PM challenged over future of Bradwell B amid security concerns

By Charlotte Lillywhite

25th Nov 2021 | Local News

Aerial perspective of the proposed Bradwell B nuclear power station in Bradwell-on-Sea
Aerial perspective of the proposed Bradwell B nuclear power station in Bradwell-on-Sea

The prime minister said he does not want to "pitchfork away" all investment from China, as he was pressed on the potential removal of China's state-owned energy company from the nuclear power plant proposed for Bradwell B.

Asked about Chinese involvement in the proposed nuclear power station at Bradwell-on-Sea during Prime Minister's Questions yesterday (Wednesday, 24 November), Boris Johnson said he does not want to "minimise the importance of this country having a trading relationship with China".

The China General Nuclear Power Group (CGN), China's state-owned and state-operated nuclear company, and French energy giant EDF are partners in the Bradwell B Power Generation Company - the company formed to bring about Bradwell B.

In July, a Whitehall source confirmed a report by the Financial Times that the government is seeking to remove CGN from future projects in the UK - this would exclude the group from its Bradwell B project.

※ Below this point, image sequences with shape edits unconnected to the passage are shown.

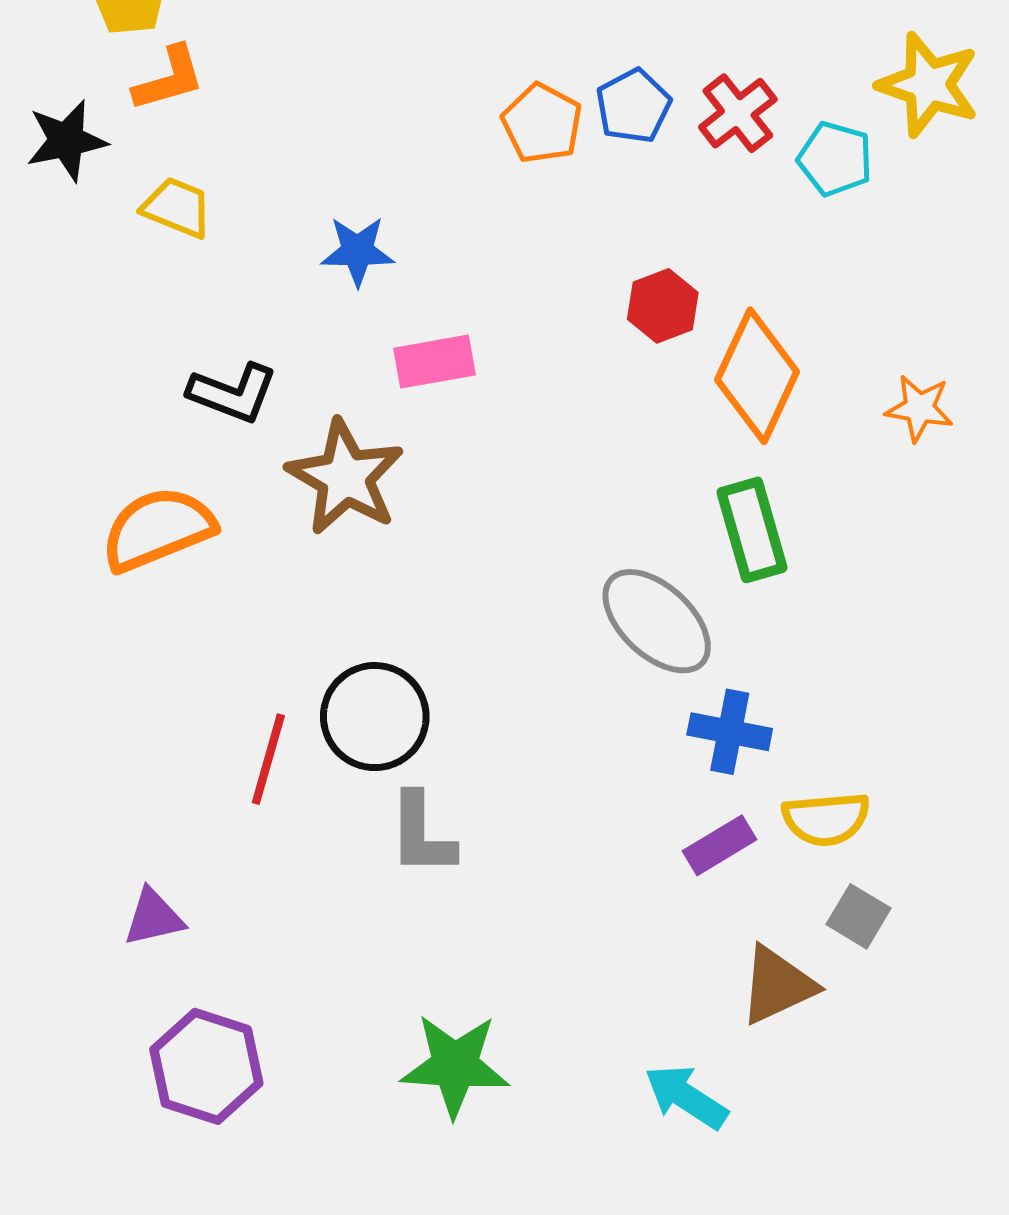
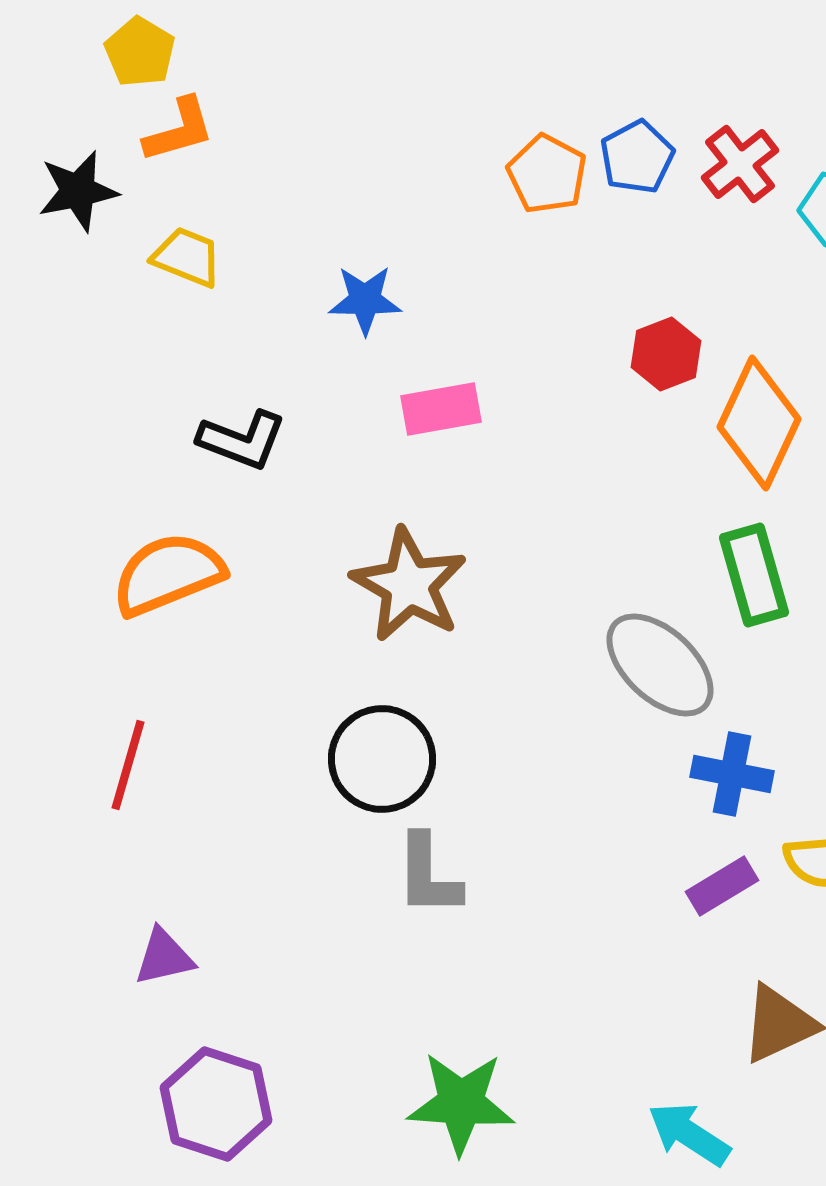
brown star: (345, 477) -> (409, 585), moved
red line: (268, 759) -> (128, 765), moved

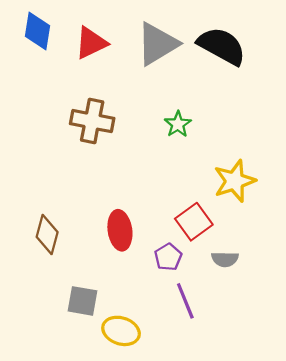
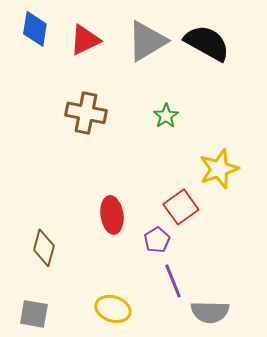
brown diamond: (47, 235) -> (44, 248), moved
gray semicircle: (225, 259) -> (210, 312), moved, size x1.5
gray square: (82, 301) -> (34, 314), moved

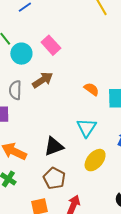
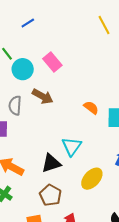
brown arrow: (43, 80) -> (43, 96), turned 60
cyan triangle: (86, 128) -> (72, 146), moved

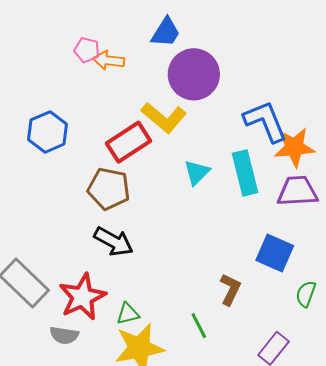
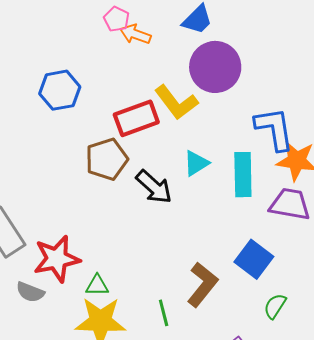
brown pentagon: (109, 189) -> (107, 159), turned 30
black arrow: (114, 241) -> (154, 187), moved
brown L-shape: (230, 289) -> (202, 285), size x1.4

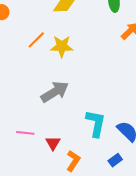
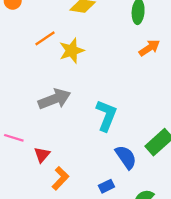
yellow star: (62, 46) -> (72, 51), turned -30
cyan L-shape: (96, 123) -> (106, 115), moved

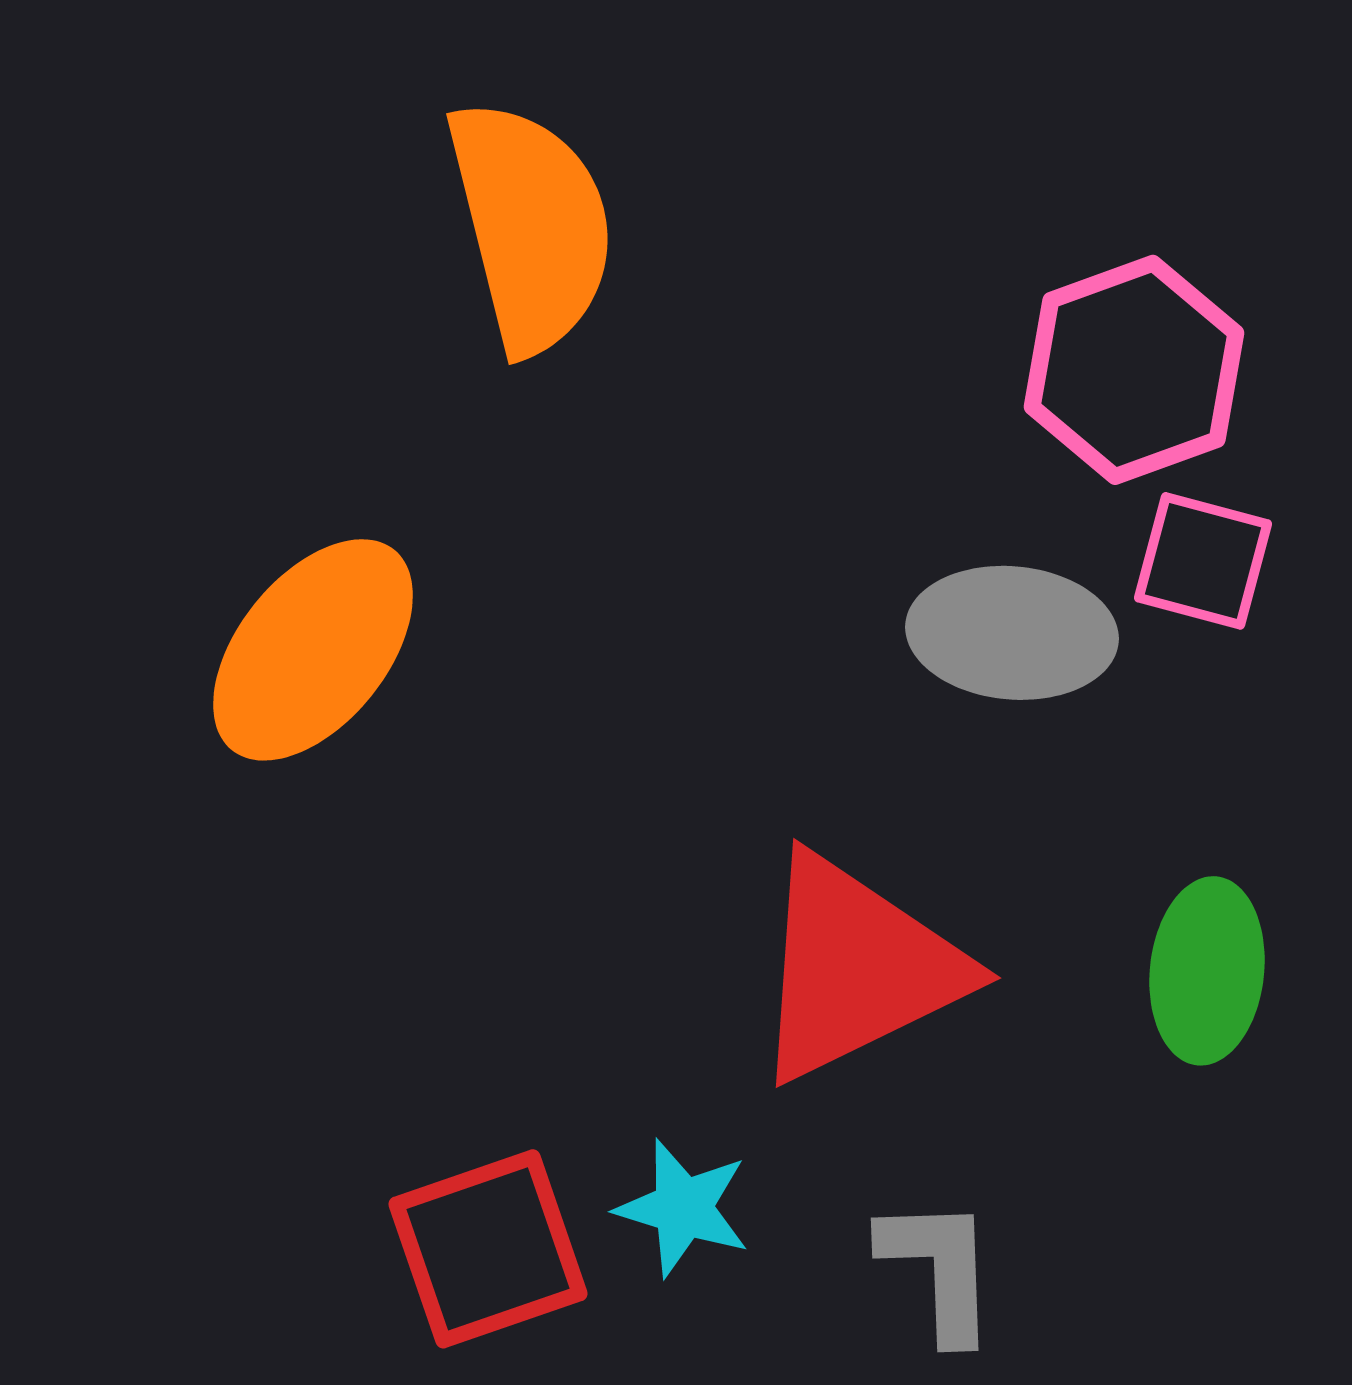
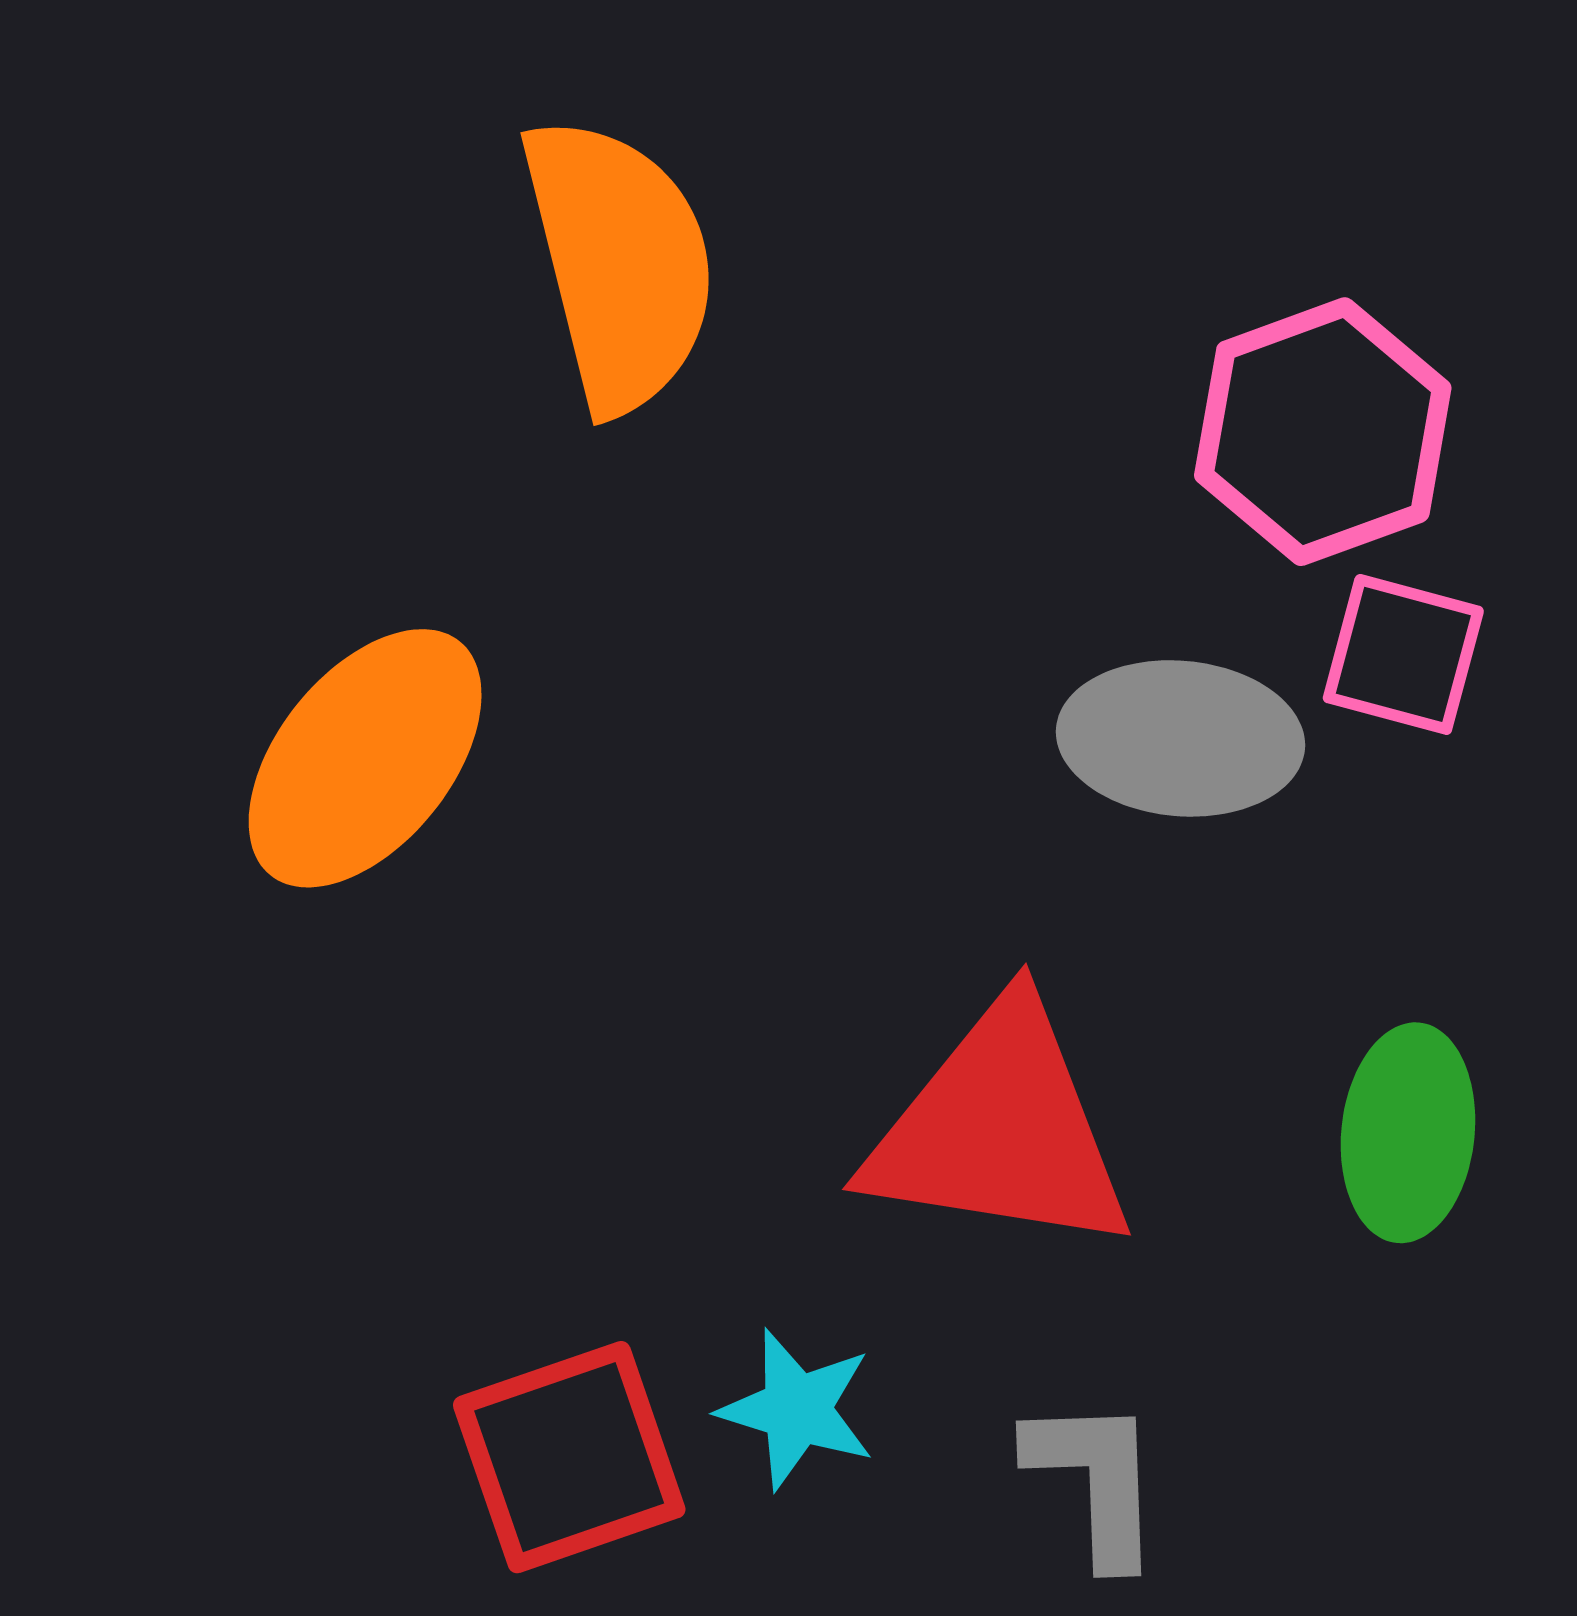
red triangle: (857, 968) -> (1000, 1129), turned 35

Labour MP Matthew Pennycook reminded Mr Johnson yesterday that "the Government's Integrated Review concluded that the Chinese state poses a systemic challenge to our national security" and that he had "made it clear that, when it comes to China, we must remain vigilant about our critical national infrastructure".

He continued: "Can he therefore confirm today, unequivocally, that plans for China General Nuclear to own and operate its own plant in Essex have been abandoned and explain to the House precisely how and when this Government intends to remove CGN's interest from the Sizewell C nuclear project?"

CGN is a minority development partner with EDF in Sizewell C - the nuclear power station proposed for the Suffolk coast.

Mr Johnson said the Government does not "want to see undue influence by potentially adversarial countries in our critical national infrastructure, so that's why we've taken the decisions that we have".

He said more information on Bradwell would be "forthcoming".

He added: "What I don't want to do is pitchfork away wantonly all Chinese investment in this country, or minimise the importance of this country having a trading relationship with China."

Mr Pennycook, the shadow climate change minister, said later on Twitter: "We need certainty on the future of China's involvement in UK nuclear power and clarity about how and when the Government intends to remove China's state-controlled nuclear energy company from involvement in any future UK project."

Earlier this month, Bradwell B won an appeal over Maldon District Council to conduct land investigations on the proposed site.

The ground investigations are set to take place over a maximum of two years, and the load testing works over three years.